Review of the film "I Am Vengeance: Retaliation, 2" by Sergei Volkolak

"Winnie Jones, how you slipped! ", "Jean-Paul Ly, what have you gotten yourself into?!", "Tim Man, what have you taken on?!" - these and similar thoughts visited my head with enviable regularity for an hour and a half straight. The film lasts approximately that long "I am Retribution 2. Reckoning". Of course, I didn’t expect it to turn out to be at least average, but it was possible to assume that the creators would work on the mistakes and some of the minuses from the original would either disappear or even turn into pluses. Yes, and considering the wretchedness the first part, it is relatively difficult to make things worse. But the authors are “great fellows” - they coped with it. In general, I was quite surprised to learn that a sequel was planned. "Do you like making bad movies?" - it flashed through my head then. Apparently, the answer to this question is yes.

The script is disgusting and super ridiculous, the direction is terrible, the acting - I beg you! The characters, especially the villains, are caricatures. I don’t even want to remember the level of quality of the action scenes. The whole plot is based on the fact that the main character performs the same Stu Bennett he needs to bring his good old enemy into custody, whom he would be glad to finish off on the spot, but an order is an order. In the first film, the role of the main villain was given to Gary Daniels, which didn’t help the film improve at all. In the sequel, the “replacement for Daniel” was the brutal Winnie Jones, who is perfect for the role of antagonist in any film, thanks to his evil face. But the result is the same: the presence of Jones in one of the main roles does not in any way affect the quality of the film. And so John Gold (Bennett’s character) spends the whole film trying to conscientiously carry out the delivery order, but he is constantly prevented from doing this by one or the other. The convoy seems to be moving somewhere, but it’s not noticeable at all. Most likely, everything was filmed in one place, only changing the scenery slightly, because the cheapness of the project is too obvious.

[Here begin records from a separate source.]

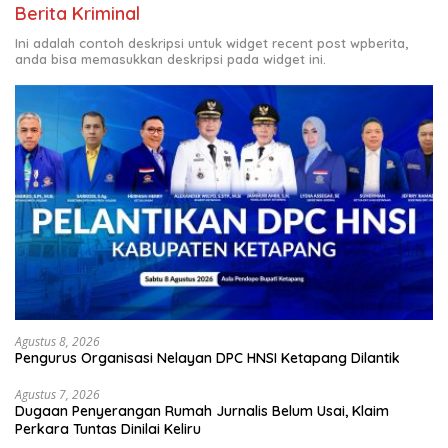
Berita Kriminal
Ini adalah contoh deskripsi untuk widget recent post wpberita,
anda bisa memasukkan deskripsi pada widget ini.
Agustus 8, 2026
Pengurus Organisasi Nelayan DPC HNSI Ketapang Dilantik
Agustus 7, 2026
Dugaan Penyerangan Rumah Jurnalis Belum Usai, Klaim
Perkara Tuntas Dinilai Keliru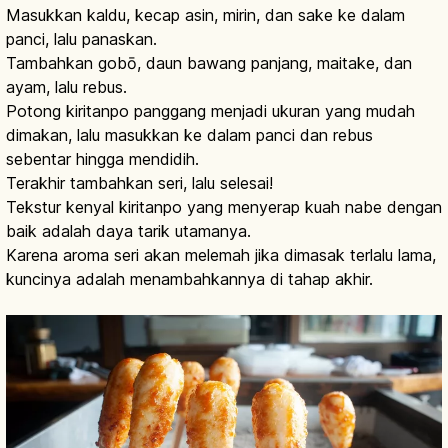
Masukkan kaldu, kecap asin, mirin, dan sake ke dalam
panci, lalu panaskan.
Tambahkan gobō, daun bawang panjang, maitake, dan
ayam, lalu rebus.
Potong kiritanpo panggang menjadi ukuran yang mudah
dimakan, lalu masukkan ke dalam panci dan rebus
sebentar hingga mendidih.
Terakhir tambahkan seri, lalu selesai!
Tekstur kenyal kiritanpo yang menyerap kuah nabe dengan
baik adalah daya tarik utamanya.
Karena aroma seri akan melemah jika dimasak terlalu lama,
kuncinya adalah menambahkannya di tahap akhir.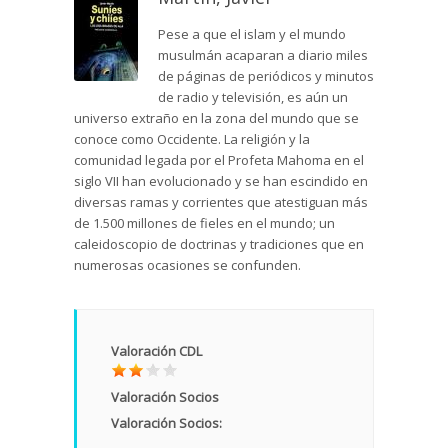
Pese a que el islam y el mundo
musulmán acaparan a diario miles
de páginas de periódicos y minutos
de radio y televisión, es aún un
universo extraño en la zona del mundo que se
conoce como Occidente. La religión y la
comunidad legada por el Profeta Mahoma en el
siglo VII han evolucionado y se han escindido en
diversas ramas y corrientes que atestiguan más
de 1.500 millones de fieles en el mundo; un
caleidoscopio de doctrinas y tradiciones que en
numerosas ocasiones se confunden.
Valoración CDL
Valoración Socios
Valoración Socios: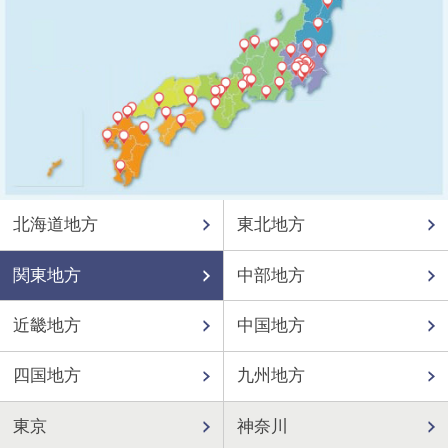
北海道地方
東北地方
関東地方
中部地方
近畿地方
中国地方
四国地方
九州地方
東京
神奈川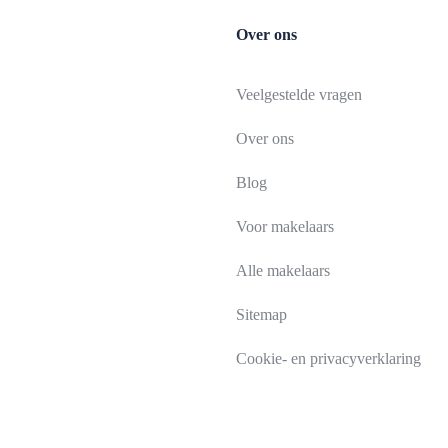
Over ons
Veelgestelde vragen
Over ons
Blog
Voor makelaars
Alle makelaars
Sitemap
Cookie- en privacyverklaring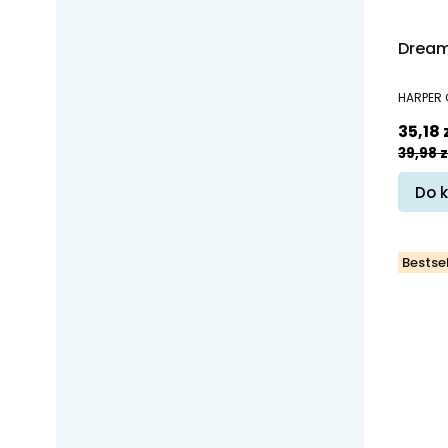
Dream
PRODUC
HARPER 
Cena 
35,18 
39,98 z
Do 
Bestsel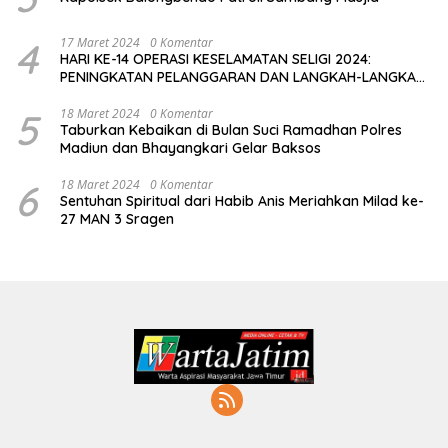
4
17 Maret 2024
0 Komentar
HARI KE-14 OPERASI KESELAMATAN SELIGI 2024:
PENINGKATAN PELANGGARAN DAN LANGKAH-LANGKAH
PENEGAKAN HUKUM
5
18 Maret 2024
0 Komentar
Taburkan Kebaikan di Bulan Suci Ramadhan Polres
Madiun dan Bhayangkari Gelar Baksos
6
18 Maret 2024
0 Komentar
Sentuhan Spiritual dari Habib Anis Meriahkan Milad ke-
27 MAN 3 Sragen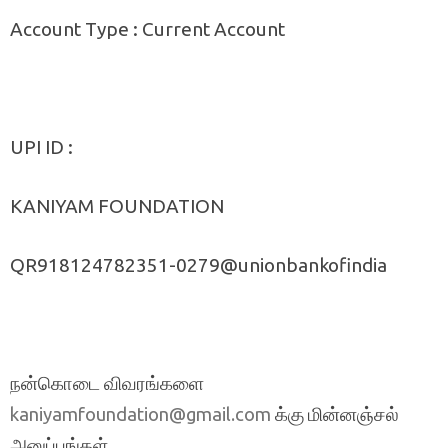
Account Type : Current Account
UPI ID :
KANIYAM FOUNDATION
QR918124782351-0279@unionbankofindia
நன்கொடை விவரங்களை
க்கு மின்னஞ்சல்
kaniyamfoundation@gmail.com
அனுப்புங்கள்.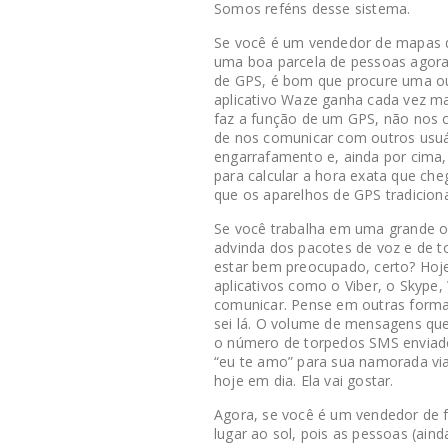
Somos reféns desse sistema.
Se você é um vendedor de mapas de
uma boa parcela de pessoas agora
de GPS, é bom que procure uma out
aplicativo Waze ganha cada vez ma
faz a função de um GPS, não nos c
de nos comunicar com outros usu
engarrafamento e, ainda por cima, 
para calcular a hora exata que ch
que os aparelhos de GPS tradiciona
Se você trabalha em uma grande op
advinda dos pacotes de voz e de t
estar bem preocupado, certo? Hoj
aplicativos como o Viber, o Skype
comunicar. Pense em outras formas
sei lá. O volume de mensagens que
o número de torpedos SMS enviad
“eu te amo” para sua namorada via 
hoje em dia. Ela vai gostar.
Agora, se você é um vendedor de fi
lugar ao sol, pois as pessoas (ai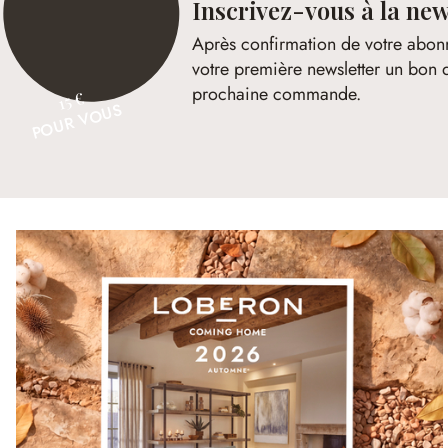
Inscrivez-vous à la new
Après confirmation de votre abon
votre première newsletter un bon 
prochaine commande.
15 €
POUR VOUS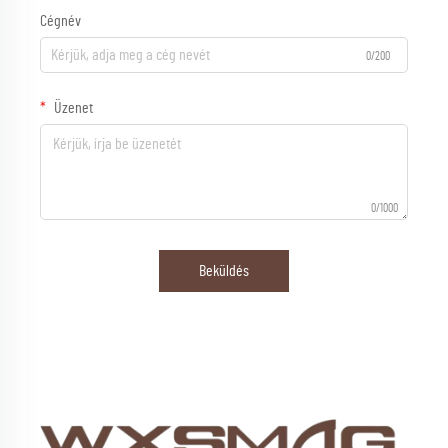
Cégnév
0/200
Üzenet
0/1000
Beküldés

In the film, logic is lame on both legs, and the motivation, as well as the behavior of the characters, defies understanding. Some of them, such as the woman of the main villain, who in the gray surroundings of the film in her red dress and white fur coat among men with guns looks extremely out of place, are not needed by the plot at all. The villain's henchmen had the opportunity to deal with John Gold more than once, but each time they delayed the murder so unnaturally that it was immediately clear that only unnecessary tertiary characters would be killed here. At such moments, any comments are simply unnecessary. It's not even funny.

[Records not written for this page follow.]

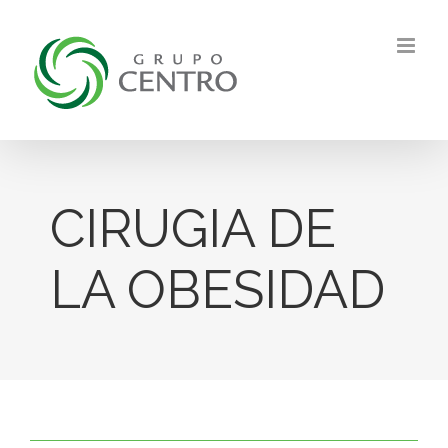
Skip
to
content
CIRUGIA DE
LA OBESIDAD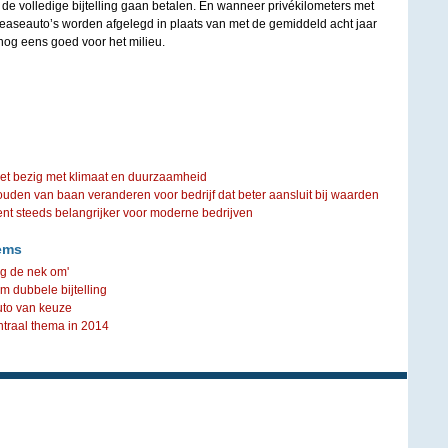
 de volledige bijtelling gaan betalen. En wanneer privékilometers met
leaseauto’s worden afgelegd in plaats van met de gemiddeld acht jaar
 nog eens goed voor het milieu.
iet bezig met klimaat en duurzaamheid
ouden van baan veranderen voor bedrijf dat beter aansluit bij waarden
steeds belangrijker voor moderne bedrijven
ems
ing de nek om'
 dubbele bijtelling
 auto van keuze
ntraal thema in 2014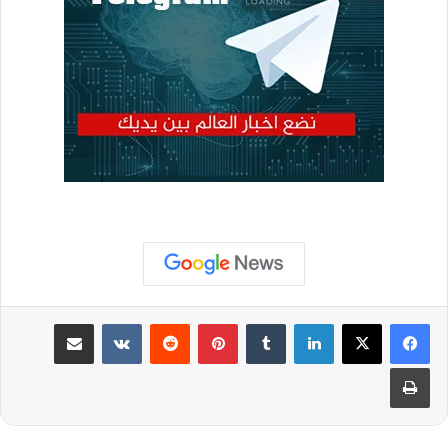
لينكدإن
بينتيريست
مشاركة عبر البريد
طباعة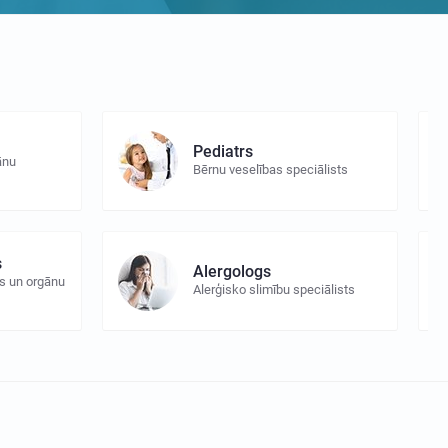
Pediatrs
ānu
Bērnu veselības speciālists
s
Alergologs
s un orgānu
Alerģisko slimību speciālists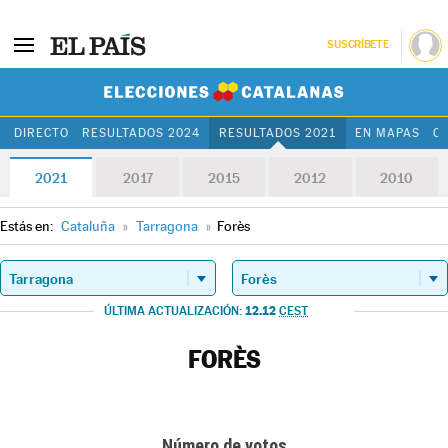
SUSCRÍBETE
Elecciones Cat
DIRECTO
RESULTADOS 2024
RESULTADOS 2021
EN MAPAS
C
2021
2017
2015
2012
2010
Estás en:
Cataluña
»
Tarragona
»
Forès
12.12
ÚLTIMA ACTUALIZACIÓN:
CEST
FORÈS
Número de votos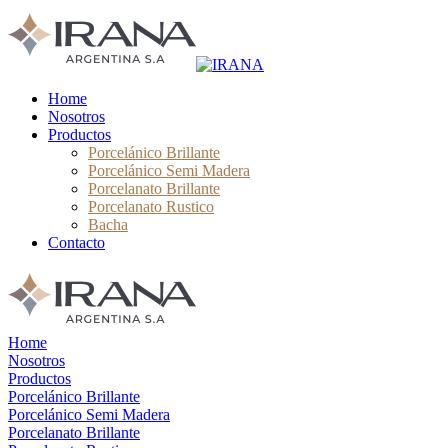
Home
Nosotros
Productos
Porcelánico Brillante
Porcelánico Semi Madera
Porcelanato Brillante
Porcelanato Rustico
Bacha
Contacto
Home
Nosotros
Productos
Porcelánico Brillante
Porcelánico Semi Madera
Porcelanato Brillante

The action component is also sad. More precisely, almost everything. Shootings are a real shame. Probably, there is no need to stutter about the fact that no one hits anyone, even when firing a whole machine-gun burst at an enemy standing in a column at a distance of several steps in the line of fire. So they are also filmed disgustingly. It is absolutely impossible to understand who is being fired at. This can be compared to later films Steven Seagal. The hand-to-hand scenes are a little better. Watching male characters fight with each other is absolutely uninteresting, but when women enter the battle, everything immediately begins to play with different colors. Handwriting becomes immediately visible Tim Man. When the girls start making out either with each other or with someone else, the cameraman immediately starts filming as it should and the editing is more or less adequate. Although the lead-up to the fights and the conflicts between the characters that lead to them are often ridiculous, comical, simulated and drawn out so much that you are amazed. But what about Jean-Paul Ly? But no way! Firstly, he has little screen time, and secondly, he was not given a single full-fledged (precisely full-fledged!) hand-to-hand scene. The fact that he eliminated some extra in a couple of moves doesn’t count at all.

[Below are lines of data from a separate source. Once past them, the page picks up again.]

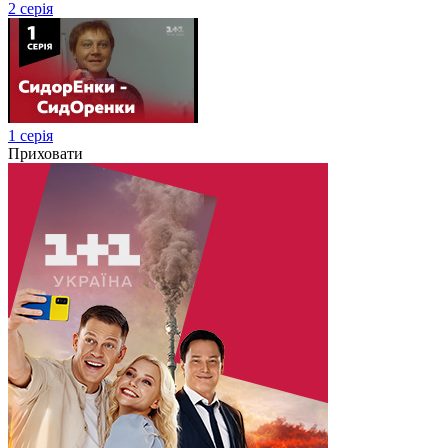
2 серія
1 серія
Приховати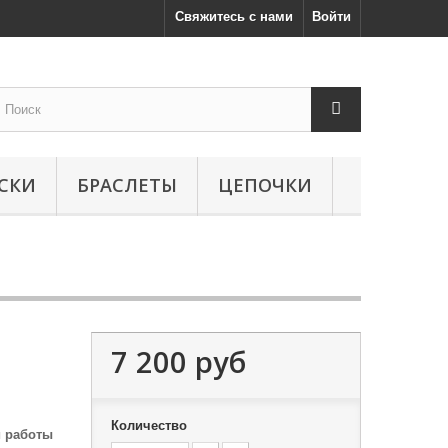
Свяжитесь с нами
Войти
СКИ
БРАСЛЕТЫ
ЦЕПОЧКИ
7 200 руб
Количество
й работы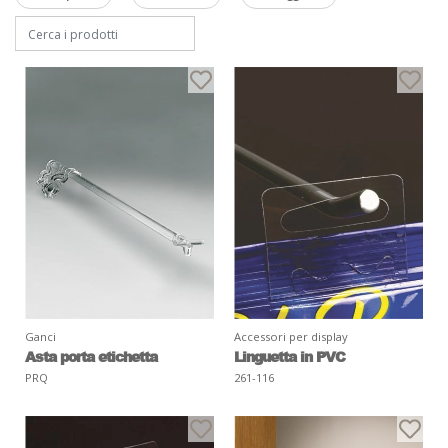
Ganci
Accessori per display
Asta porta etichetta
Linguetta in PVC
PRQ
261-116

I don’t even want to talk much about this craft. I don't see the point in giving her so much time and attention. The movie isn't worth it at all. But, since there is a sequel to the already bad original, I wouldn’t be surprised if a threequel is made in a couple of years.

Sergey Volkolak

Especially for Fight-Films.info

2 comment

    Author's gravatar

    I haven’t seen Jones in a movie for a long time, and Tim Man participated in the creation of Triple Threat and Casualty. Hope is a stubborn thing. And yet, the women's fights in the film are not bad.

    Author's gravatar

    In my opinion, with this film it was immediately clear what to expect. I don’t quite understand such violent disappointment. As if from “Kill them all” by the same Man and that bunch of outright garbage in which Vinnie Jones is starring, it was not clear what awaits the viewer. In my opinion, at a minimum, both of them did not fall anywhere, but simply did not get out of the micro-budget segment, where they filmed.